**AIM OF THE TASK**
Below is a block of entries; repeat all of it exactly but omit the pictures.

**GIVEN RECORDS**
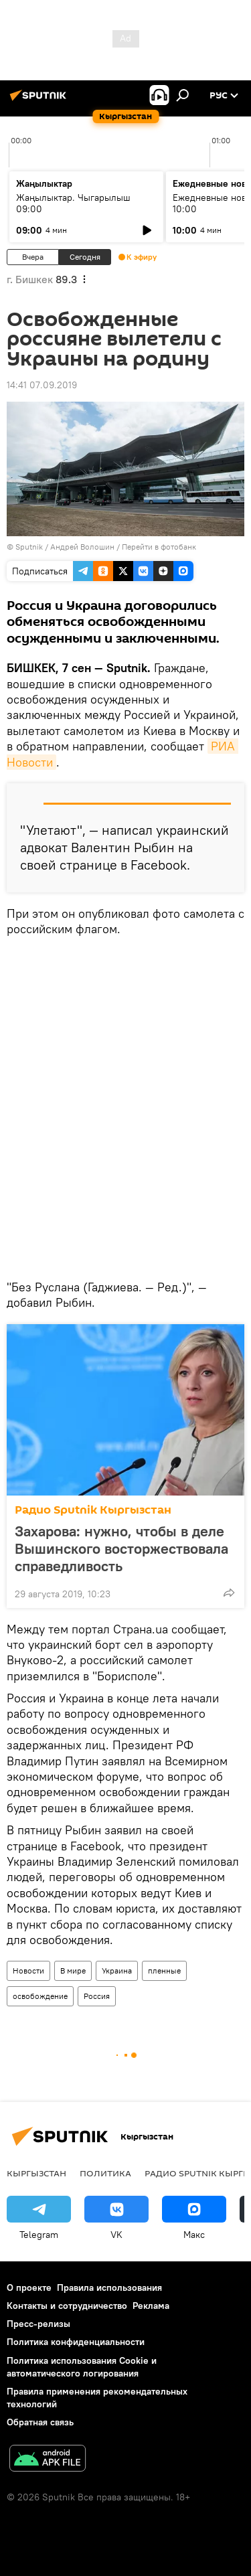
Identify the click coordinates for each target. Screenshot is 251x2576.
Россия (97, 1996)
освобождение (40, 1996)
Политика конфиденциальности (76, 2342)
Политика (105, 2173)
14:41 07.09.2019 (42, 385)
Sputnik (29, 547)
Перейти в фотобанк (159, 547)
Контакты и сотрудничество (67, 2306)
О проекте (29, 2287)
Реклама (151, 2306)
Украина (117, 1970)
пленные (164, 1970)
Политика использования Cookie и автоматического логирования (82, 2366)
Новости (28, 1970)
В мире (73, 1970)
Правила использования (109, 2287)
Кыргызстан (36, 2173)
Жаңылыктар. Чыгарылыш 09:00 (73, 203)
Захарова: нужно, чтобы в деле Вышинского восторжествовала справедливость (121, 1548)
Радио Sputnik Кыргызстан (93, 1510)
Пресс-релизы (38, 2324)
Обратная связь (40, 2422)
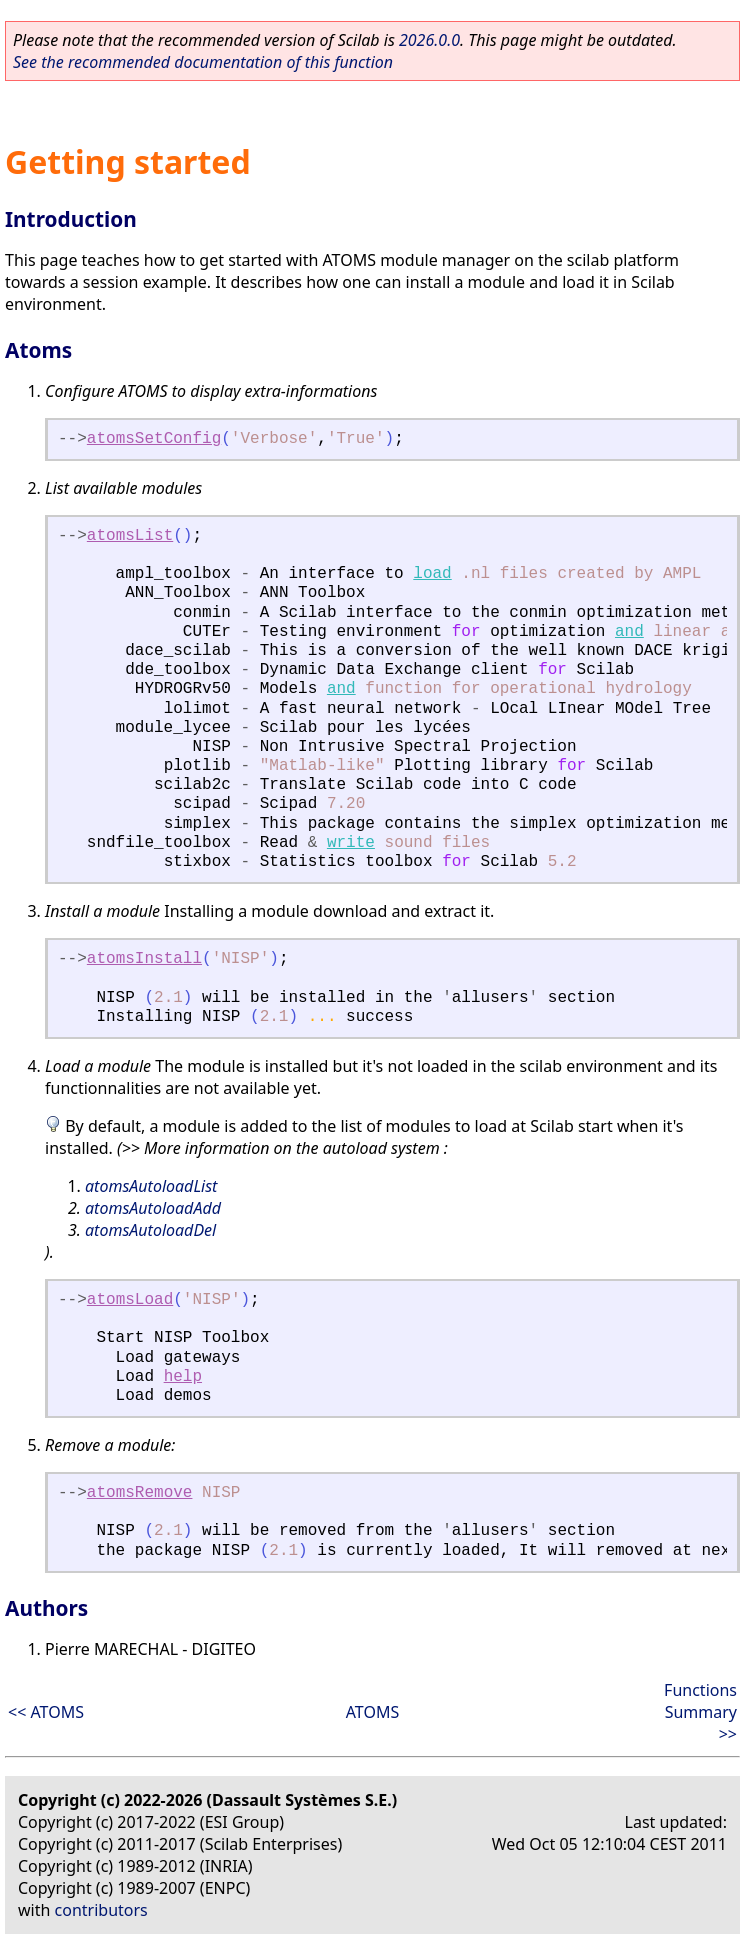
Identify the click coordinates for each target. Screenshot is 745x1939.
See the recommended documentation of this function (203, 62)
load (432, 574)
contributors (101, 1910)
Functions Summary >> (700, 1712)
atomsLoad (130, 1300)
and (629, 632)
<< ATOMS (46, 1712)
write (351, 843)
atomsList (130, 536)
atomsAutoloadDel (150, 1230)
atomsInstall (144, 959)
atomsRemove (140, 1493)
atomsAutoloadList (151, 1186)
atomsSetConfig (154, 439)
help (183, 1377)
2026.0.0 (429, 40)
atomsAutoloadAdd (153, 1208)
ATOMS (372, 1712)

**ANSWER TO THE EXERCISE**
Identify the click coordinates for each target. Screenshot is 251x2576.
Россия (97, 1996)
освобождение (40, 1996)
Политика конфиденциальности (76, 2342)
Политика (105, 2173)
14:41 07.09.2019 (42, 385)
Sputnik (29, 547)
Перейти в фотобанк (159, 547)
Контакты и сотрудничество (67, 2306)
О проекте (29, 2287)
Реклама (151, 2306)
Украина (117, 1970)
пленные (164, 1970)
Политика использования Cookie и автоматического логирования (82, 2366)
Новости (28, 1970)
В мире (73, 1970)
Правила использования (109, 2287)
Кыргызстан (36, 2173)
Жаңылыктар. Чыгарылыш 09:00 (73, 203)
Захарова: нужно, чтобы в деле Вышинского восторжествовала справедливость (121, 1548)
Радио Sputnik Кыргызстан (93, 1510)
Пресс-релизы (38, 2324)
Обратная связь (40, 2422)
Identify the click coordinates for each target. Screenshot is 745x1939.
See the recommended documentation of this function (203, 62)
load (432, 574)
contributors (101, 1910)
Functions Summary >> (700, 1712)
atomsLoad (130, 1300)
and (629, 632)
<< ATOMS (46, 1712)
write (351, 843)
atomsList (130, 536)
atomsAutoloadDel (150, 1230)
atomsInstall (144, 959)
atomsRemove (140, 1493)
atomsAutoloadList (151, 1186)
atomsSetConfig (154, 439)
help (183, 1377)
2026.0.0 (429, 40)
atomsAutoloadAdd (153, 1208)
ATOMS (372, 1712)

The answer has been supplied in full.